- Task goal: Would you please output the lines of the data below from the one containing "मोहम्मद सलाह की" to the end, exactly and with nothing added?

*** Dataset records Section Begins ***

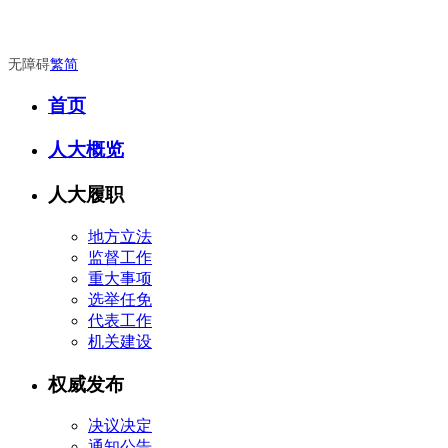
无障碍
繁
简
首页
人大概览
人大履职
地方立法
监督工作
重大事项
选举任免
代表工作
机关建设
权威发布
决议决定
通知公告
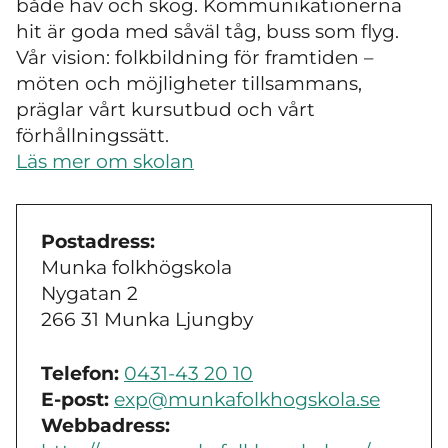
både hav och skog. Kommunikationerna
hit är goda med såväl tåg, buss som flyg.
Vår vision: folkbildning för framtiden –
möten och möjligheter tillsammans,
präglar vårt kursutbud och vårt
förhållningssätt.
Läs mer om skolan
Postadress:
Munka folkhögskola
Nygatan 2
266 31 Munka Ljungby
Telefon:
0431-43 20 10
E-post:
exp@munkafolkhogskola.se
Webbadress:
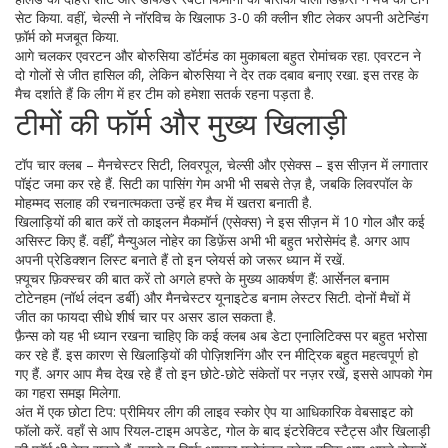
सेट किया. वहीं, चेल्सी ने नॉरविच के खिलाफ 3-0 की क्लीन शीट लेकर अपनी अटेन्डिंग
फ़ॉर्म को मजबूत किया.
आगे चलकर एवरटन और बोरुसिया डॉर्टमंड का मुकाबला बहुत रोमांचक रहा. एवरटन ने
दो गोलों से जीत हासिल की, लेकिन बोरुसिया ने देर तक दबाव बनाए रखा. इस तरह के
मैच दर्शाते हैं कि लीग में हर टीम को हमेशा सतर्क रहना पड़ता है.
टीमों की फॉर्म और मुख्य खिलाड़ी
टॉप चार क्लब – मैनचेस्टर सिटी, लिवरपूल, चेल्सी और एसेक्स – इस सीज़न में लगातार
पॉइंट जमा कर रहे हैं. सिटी का पासिंग गेम अभी भी सबसे तेज़ है, जबकि लिवरपॉल के
मोहम्मद सलाह की रचनात्मकता उन्हें हर मैच में खतरा बनाती है.
खिलाड़ियों की बात करें तो काइलन मैकमॉर्न (एसेक्स) ने इस सीज़न में 10 गोल और कई
असिस्ट किए हैं. वहीँ, मैन्युअल नोहेर का डिफ़ेंस अभी भी बहुत भरोसेमंद है. अगर आप
अपनी प्रेडिक्शन लिस्ट बनाते हैं तो इन प्लेयर्स को जरूर ध्यान में रखें.
फ़्यूचर फ़िक्स्चर की बात करें तो अगले हफ्ते के मुख्य आकर्षण हैं: आर्सेनल बनाम
टोटेनहम (नॉर्थ लंदन डर्बी) और मैनचेस्टर यूनाइटेड बनाम लेस्टर सिटी. दोनों मैचों में
जीत का फायदा सीधे शीर्ष चार पर असर डाल सकता है.
फ़ैन्स को यह भी ध्यान रखना चाहिए कि कई क्लब अब डेटा एनालिटिक्स पर बहुत भरोसा
कर रहे हैं. इस कारण से खिलाड़ियों की पोज़िशनिंग और रन मीट्रिक बहुत महत्वपूर्ण हो
गए हैं. अगर आप मैच देख रहे हैं तो इन छोटे-छोटे संकेतों पर नज़र रखें, इससे आपको गेम
का गहरा समझ मिलेगा.
अंत में एक छोटा टिप: प्रीमियर लीग की लाइव स्कोर ऐप या आधिकारिक वेबसाइट को
फॉलो करें. वहाँ से आप रियल‑टाइम अपडेट, गोल के बाद इंटरेक्टिव स्टैट्स और खिलाड़ी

*** Dataset records Section Ends ***

- Written response:
मोहम्मद सलाह की रचनात्मकता उन्हें हर मैच में खतरा बनाती है.
खिलाड़ियों की बात करें तो काइलन मैकमॉर्न (एसेक्स) ने इस सीज़न में 10 गोल और कई
असिस्ट किए हैं. वहीँ, मैन्युअल नोहेर का डिफ़ेंस अभी भी बहुत भरोसेमंद है. अगर आप
अपनी प्रेडिक्शन लिस्ट बनाते हैं तो इन प्लेयर्स को जरूर ध्यान में रखें.
फ़्यूचर फ़िक्स्चर की बात करें तो अगले हफ्ते के मुख्य आकर्षण हैं: आर्सेनल बनाम
टोटेनहम (नॉर्थ लंदन डर्बी) और मैनचेस्टर यूनाइटेड बनाम लेस्टर सिटी. दोनों मैचों में
जीत का फायदा सीधे शीर्ष चार पर असर डाल सकता है.
फ़ैन्स को यह भी ध्यान रखना चाहिए कि कई क्लब अब डेटा एनालिटिक्स पर बहुत भरोसा
कर रहे हैं. इस कारण से खिलाड़ियों की पोज़िशनिंग और रन मीट्रिक बहुत महत्वपूर्ण हो
गए हैं. अगर आप मैच देख रहे हैं तो इन छोटे-छोटे संकेतों पर नज़र रखें, इससे आपको गेम
का गहरा समझ मिलेगा.
अंत में एक छोटा टिप: प्रीमियर लीग की लाइव स्कोर ऐप या आधिकारिक वेबसाइट को
फॉलो करें. वहाँ से आप रियल‑टाइम अपडेट, गोल के बाद इंटरेक्टिव स्टैट्स और खिलाड़ी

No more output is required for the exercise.